Ma è già l’epoca di Internet e il passaparola fa il suo corso: in breve, il film diventa un cult alla pari del Rocky Horror, conquistando il campo delle proiezioni di mezzanotte e attirando tantissimo pubblico che va lì per ridere, recitando a memoria le battute, incitando ancora una volta Tommy a spararsi in bocca, indossando magliette con la sua buffa faccia e le frasi del film stampate sul retro: ‘Mi stai uccidendo Lisa’, ‘Non è vero che l’ho picchiata’, ‘Sto morendo e nessuno mi aiuta’.

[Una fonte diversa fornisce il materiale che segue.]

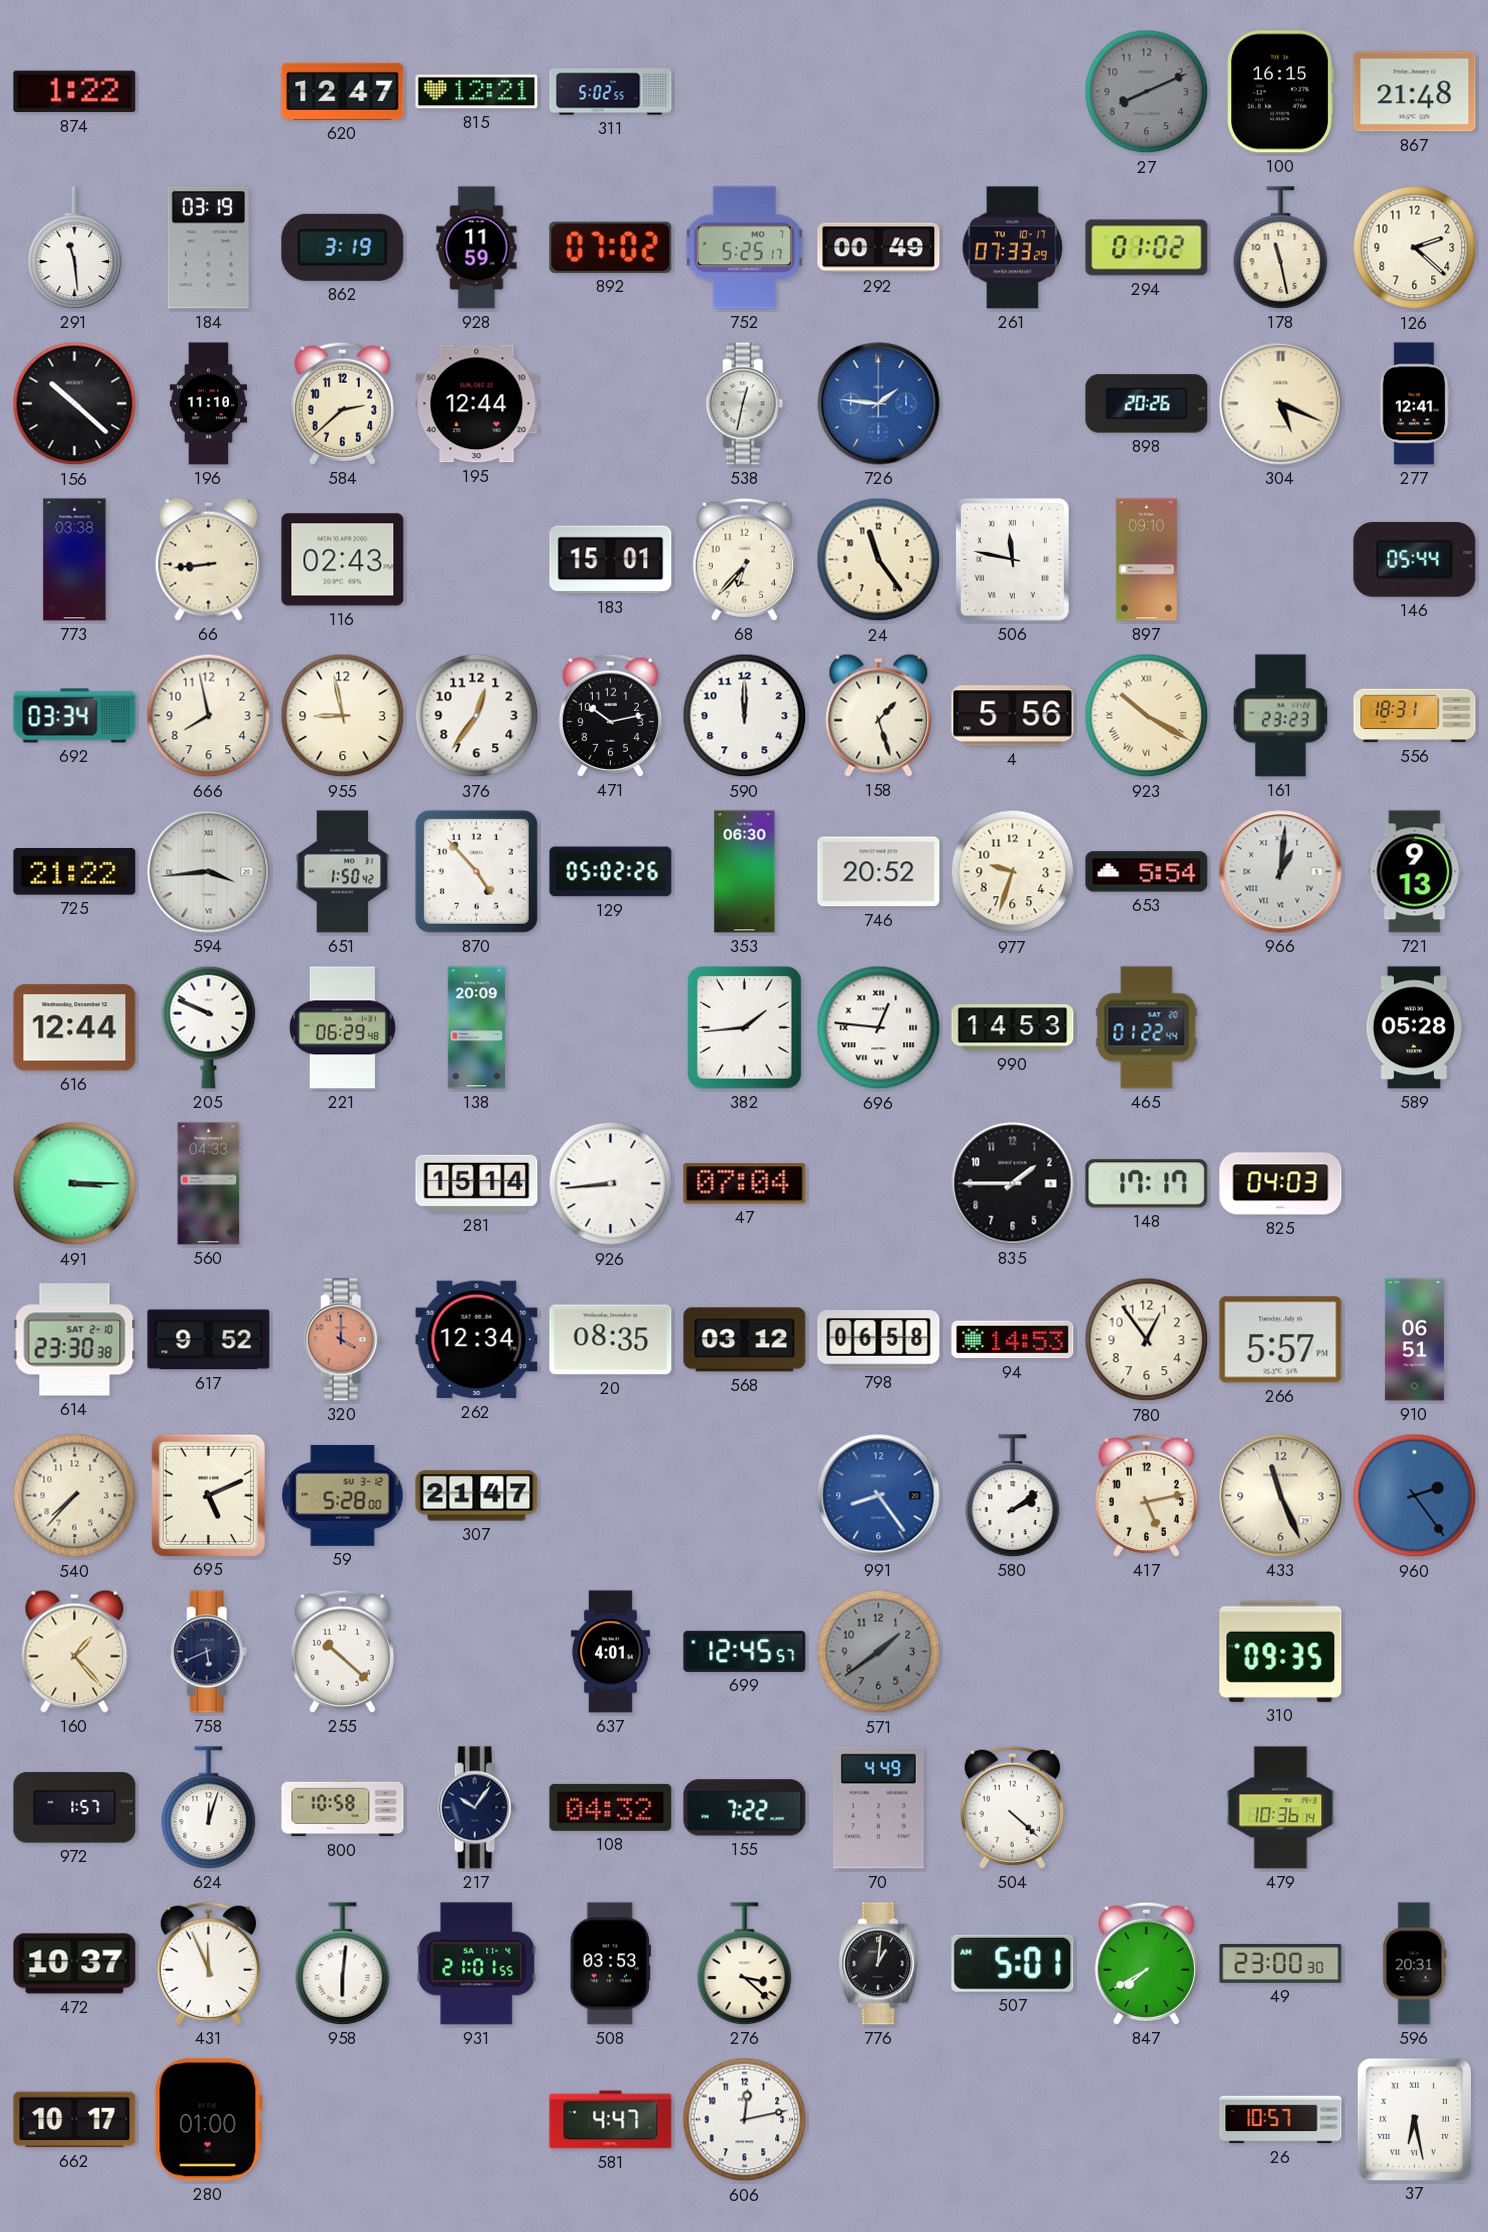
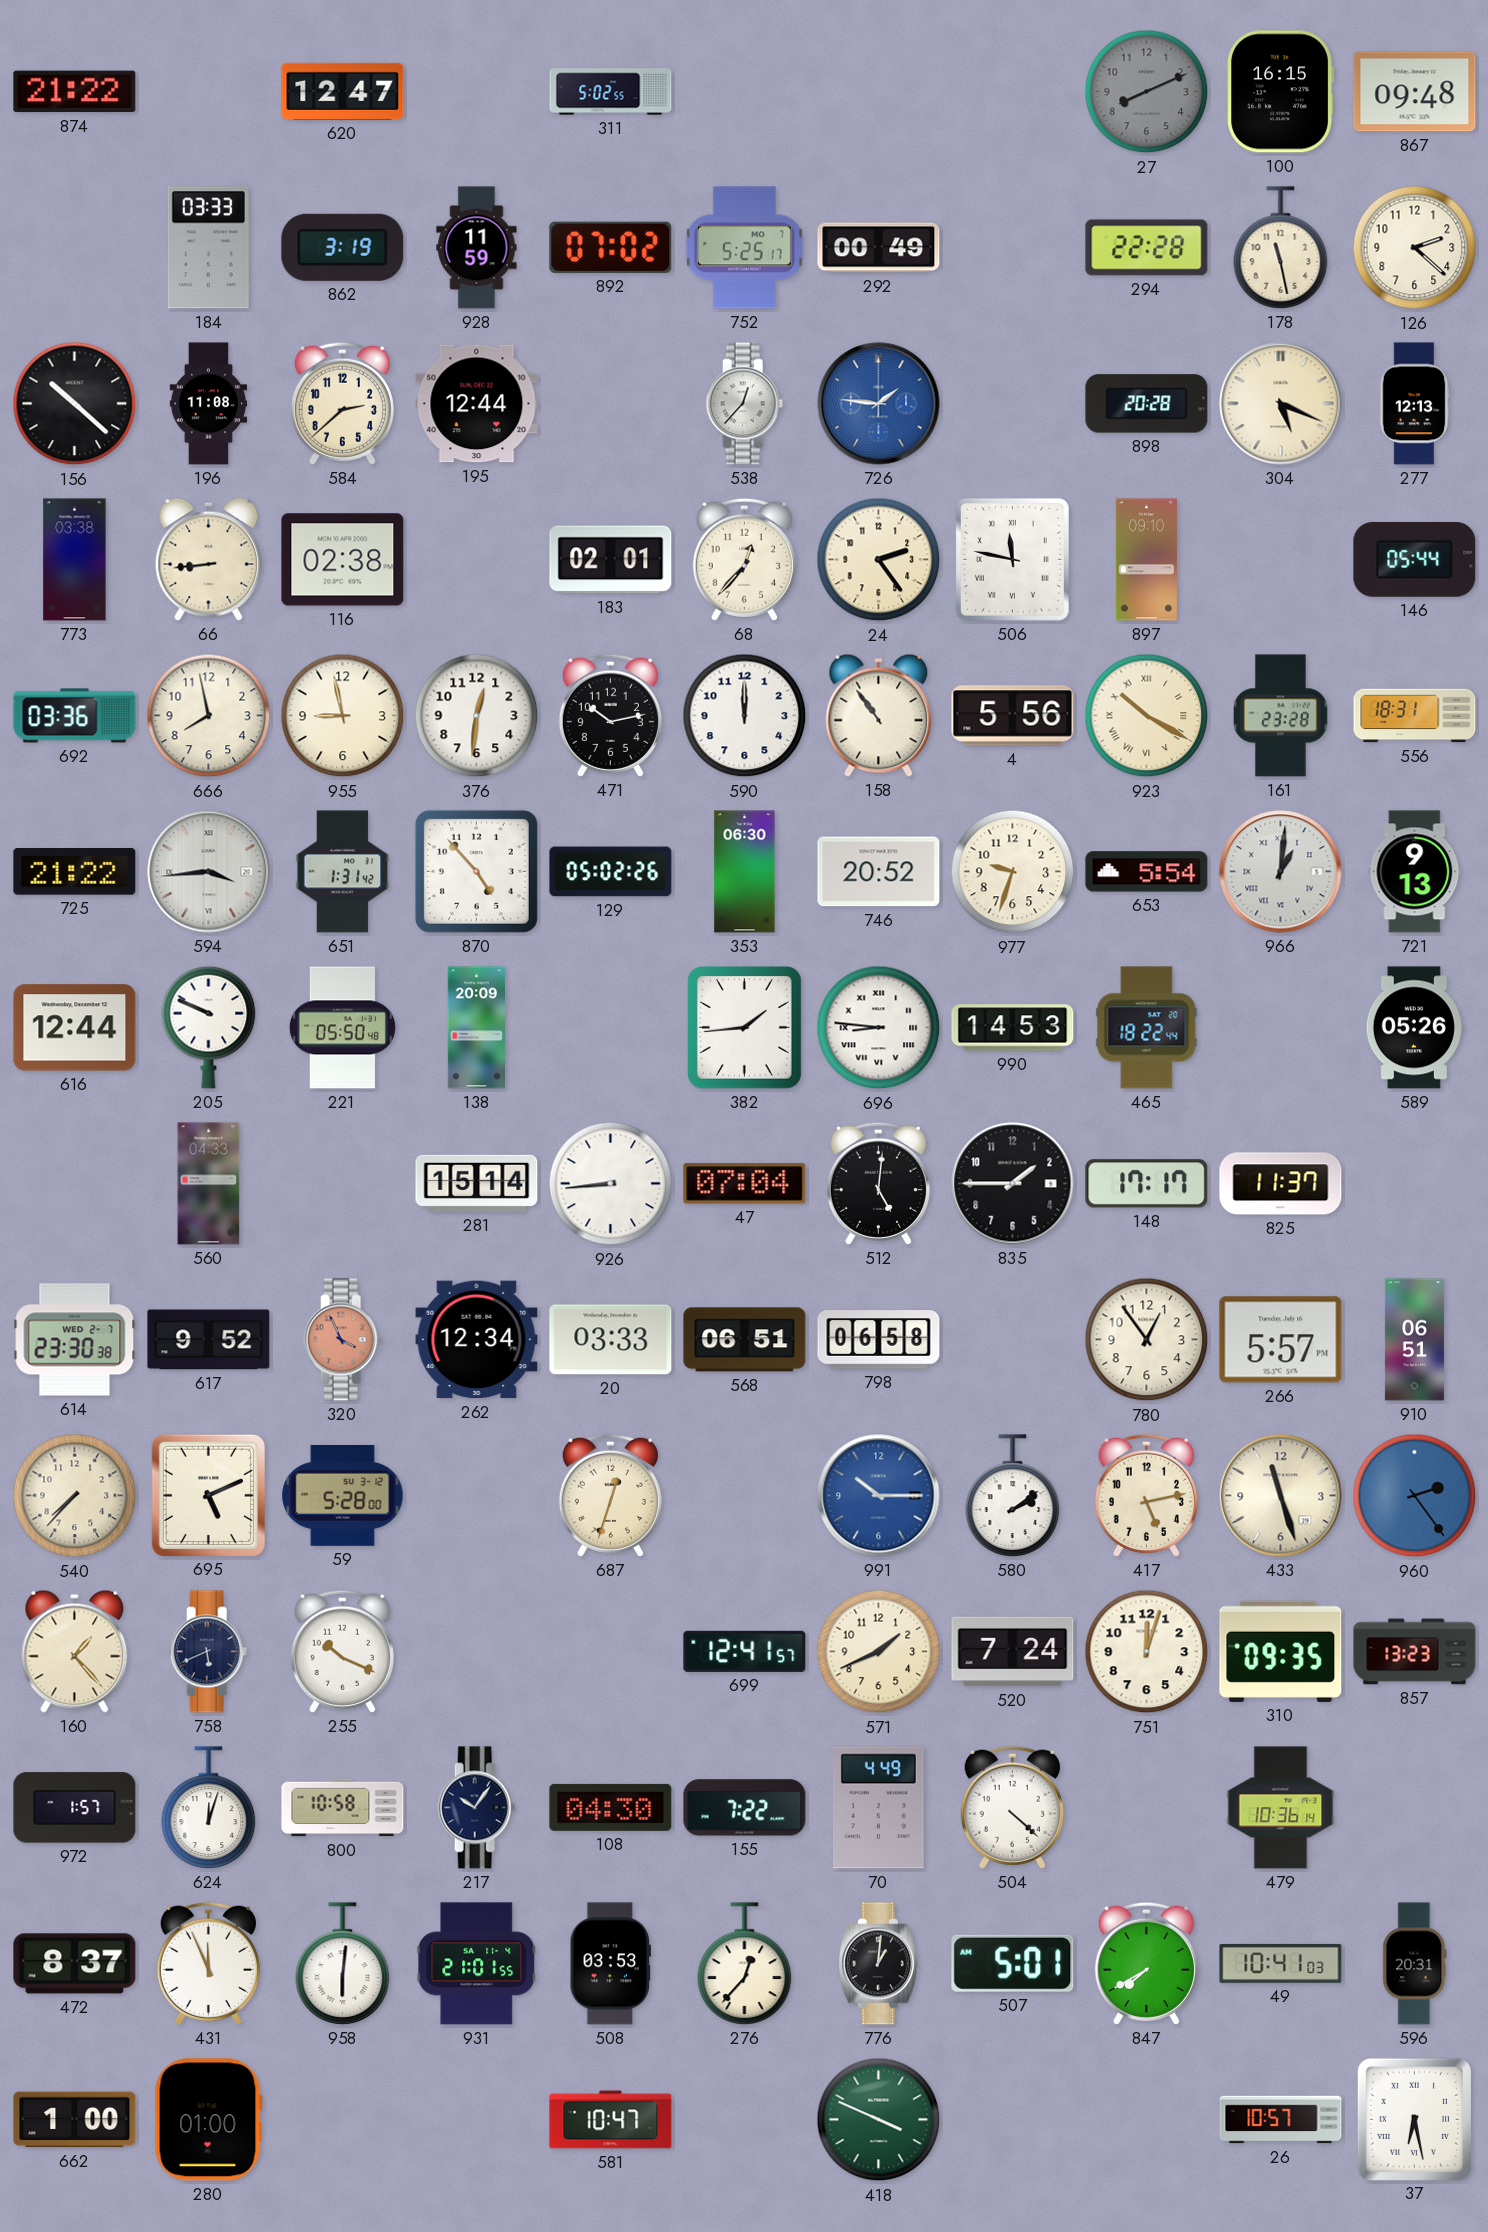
874: 1:22 -> 21:22
815: 12:21 -> none
867: 21:48 -> 09:48
291: 11:29 -> none
184: 03:19 -> 03:33
261: 07:33 -> none
294: 01:02 -> 22:28
196: 11:10 -> 11:08
538: 12:32 -> 12:37
898: 20:26 -> 20:28
277: 12:41 -> 12:13
116: 02:43 -> 02:38
183: 15:01 -> 02:01
68: 6:37 -> 12:37
24: 11:24 -> 2:24
692: 03:34 -> 03:36
376: 12:36 -> 12:31
158: 1:27 -> 10:54
161: 23:23 -> 23:28
651: 1:50 -> 1:31
221: 06:29 -> 05:50
696: 12:46 -> 8:46
465: 01:22 -> 18:22
589: 05:28 -> 05:26
491: 3:15 -> none
512: none -> 5:01
825: 04:03 -> 11:37
614 date: SAT 2-10 -> WED 2-7
320: 4:00 -> 3:56
20: 08:35 -> 03:33
568: 03:12 -> 06:51
94: 14:53 -> none
307: 21:47 -> none
687: none -> 12:33
991: 8:24 -> 10:15
433: 11:26 -> 11:27
255: 10:22 -> 10:19
637: 4:01 -> none
699: 12:45 -> 12:41
571: 1:39 -> 1:41
571 dial: grey -> cream
520: none -> 7:24
751: none -> 12:03
857: none -> 13:23
108: 04:32 -> 04:30
472: 10:37 -> 8:37
276: 3:22 -> 12:37
49: 23:00 -> 10:41
662: 10:17 -> 1:00
581: 4:47 -> 10:47
606: 12:13 -> none
418: none -> 3:49
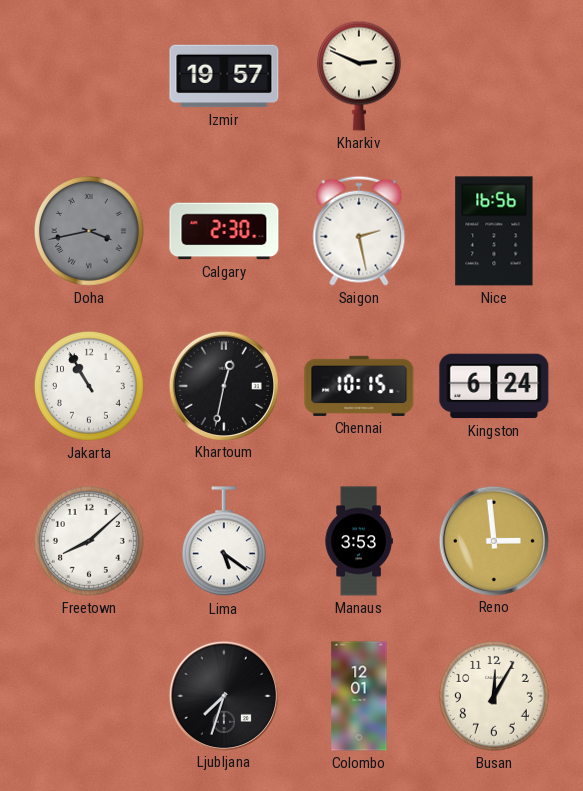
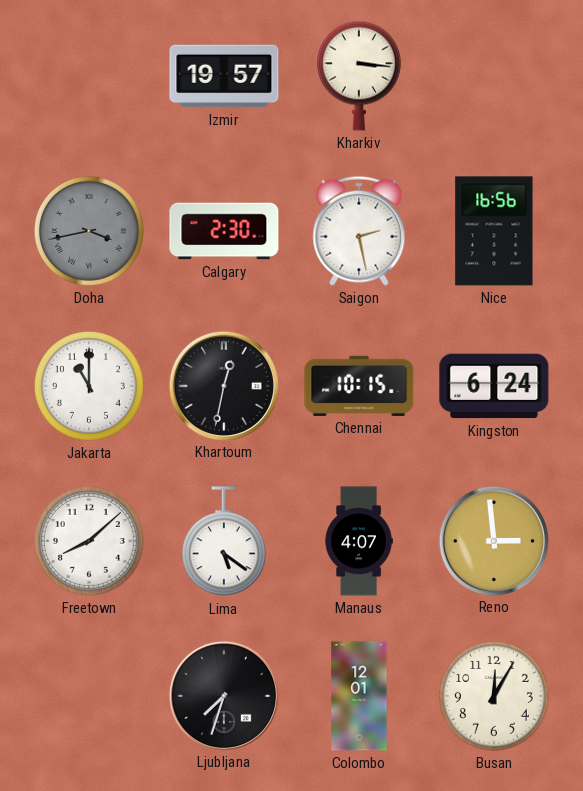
Kharkiv: 2:49 -> 3:16
Jakarta: 10:55 -> 11:00
Manaus: 3:53 -> 4:07
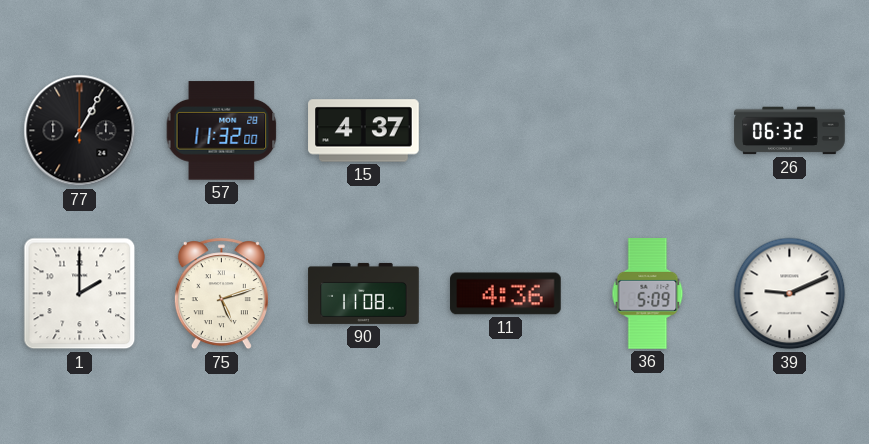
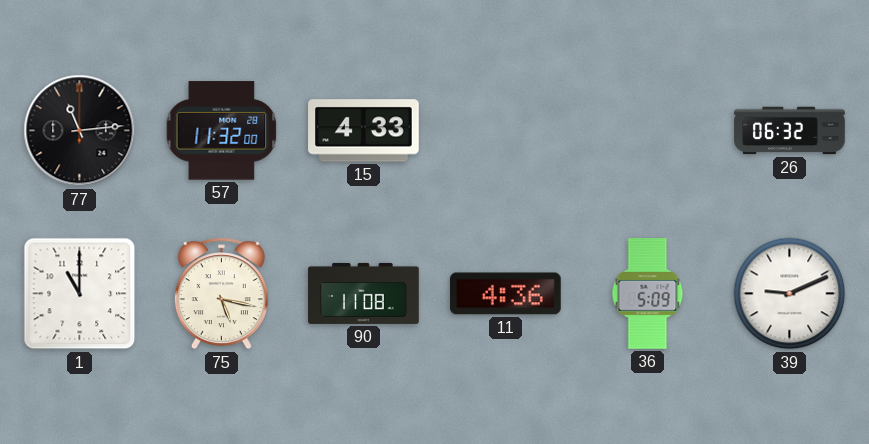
77: 1:05 -> 11:14
15: 4:37 -> 4:33
1: 2:00 -> 11:00
75: 5:12 -> 5:17
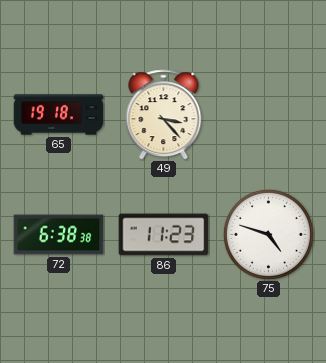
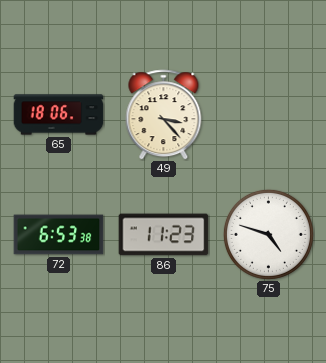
65: 19:18 -> 18:06
72: 6:38 -> 6:53
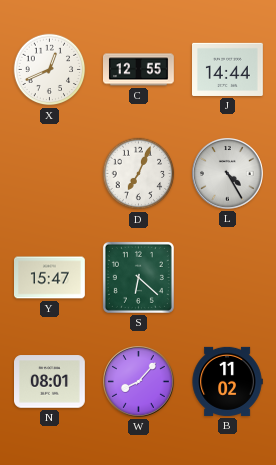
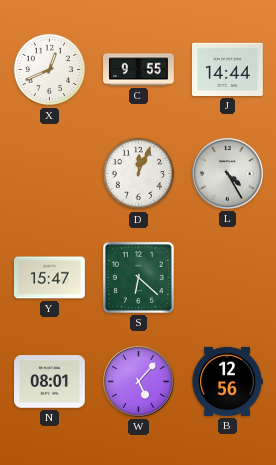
C: 12:55 -> 9:55
D: 7:04 -> 12:04
W: 8:07 -> 5:07
B: 11:02 -> 12:56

Nel 2013, Sestero scrive un libro sulla sua esperienza con Wiseau, conosciuto in una scuola di recitazione di San Francisco, e una copia non commerciale finisce nelle mani di Franco che se ne innamora. Tra i produttori c’è anche Seth Rogen, che recita un ruolo accanto ai due fratelli Franco. Il soggetto di The Disaster Artist è dunque fortissimo e la realizzazione non è da meno, con Franco a sfoderare tutto il suo miglior repertorio di espressioni buffe, a sperimentare con trucco e parrucco, con l’accento strano di Wiseau, la sua mimica improbabile ma anche la sua complessa situazione psicologica, tra determinazione e frustrazione tipiche di una persona che cerca approvazione non per il successo – è già ricchissimo e non avrebbe certo bisogno di fare quel film per soldi – ma perché, fondamentalmente, è sola al mondo. Un autentico outsider che, come qualcuno gli ricorda nel film, assomiglia a un villain goffo e inconsapevole come il mostro di Frankenstein (ma anche al barone, che il mostro lo crea in pellicola) più che all’eroe romantico che immagina di essere. E la differenza tra il sé effettivo, quello percepito e quello percepito dagli altri è forse uno dei temi più forti e interessanti della pellicola, che è valsa a Franco il Golden Globe come Miglior Attore Protagonista.
“Tommy ha fatto il suo film con l’intenzione di realizzare un dramma ma la gente ne rideva – dice Franco – Il libro di Greg parlava di Hollywood, ma era anche la storia di questi spostati coinvolti nella produzione di The Room. Ho visto The Disaster Artist come un racconto sull’industria vista dal suo interno, raccontata dagli occhi di alcuni outsider, un po’ come successe in Ed Wood, un film che ho amato molto”.